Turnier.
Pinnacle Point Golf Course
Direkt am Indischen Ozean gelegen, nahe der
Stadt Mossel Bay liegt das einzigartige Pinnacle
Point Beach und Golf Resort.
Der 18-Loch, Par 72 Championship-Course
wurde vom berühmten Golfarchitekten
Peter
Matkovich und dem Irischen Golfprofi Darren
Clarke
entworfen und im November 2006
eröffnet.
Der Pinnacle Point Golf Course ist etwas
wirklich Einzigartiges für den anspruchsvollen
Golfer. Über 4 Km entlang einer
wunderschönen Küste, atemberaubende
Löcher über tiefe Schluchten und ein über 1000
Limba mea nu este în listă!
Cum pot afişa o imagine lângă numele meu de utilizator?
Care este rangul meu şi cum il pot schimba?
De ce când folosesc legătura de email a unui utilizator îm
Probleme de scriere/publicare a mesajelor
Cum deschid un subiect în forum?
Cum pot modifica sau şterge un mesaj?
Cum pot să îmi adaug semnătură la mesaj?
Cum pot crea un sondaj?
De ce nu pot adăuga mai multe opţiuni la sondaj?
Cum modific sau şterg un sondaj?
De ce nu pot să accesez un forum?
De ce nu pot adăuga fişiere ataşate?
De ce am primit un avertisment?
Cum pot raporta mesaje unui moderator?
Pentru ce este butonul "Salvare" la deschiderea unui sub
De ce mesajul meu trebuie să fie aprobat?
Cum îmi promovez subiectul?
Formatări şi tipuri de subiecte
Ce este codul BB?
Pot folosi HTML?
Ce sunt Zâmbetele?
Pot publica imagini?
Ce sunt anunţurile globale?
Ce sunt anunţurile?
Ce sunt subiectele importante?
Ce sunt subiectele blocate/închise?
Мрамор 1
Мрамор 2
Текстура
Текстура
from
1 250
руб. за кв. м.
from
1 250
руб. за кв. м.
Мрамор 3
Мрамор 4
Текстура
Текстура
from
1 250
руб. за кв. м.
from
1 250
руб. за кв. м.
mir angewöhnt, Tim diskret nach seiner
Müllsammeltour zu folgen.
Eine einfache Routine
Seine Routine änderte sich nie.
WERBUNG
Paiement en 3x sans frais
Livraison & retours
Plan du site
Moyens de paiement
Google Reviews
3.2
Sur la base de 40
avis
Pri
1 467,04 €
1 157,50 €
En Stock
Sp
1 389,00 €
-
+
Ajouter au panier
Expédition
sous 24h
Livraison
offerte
□ □ □ □ □
Task directions:
For each line above that contains the word "unui", copy that line.

Result:
De ce când folosesc legătura de email a unui utilizator îm
Cum pot raporta mesaje unui moderator?
Pentru ce este butonul "Salvare" la deschiderea unui sub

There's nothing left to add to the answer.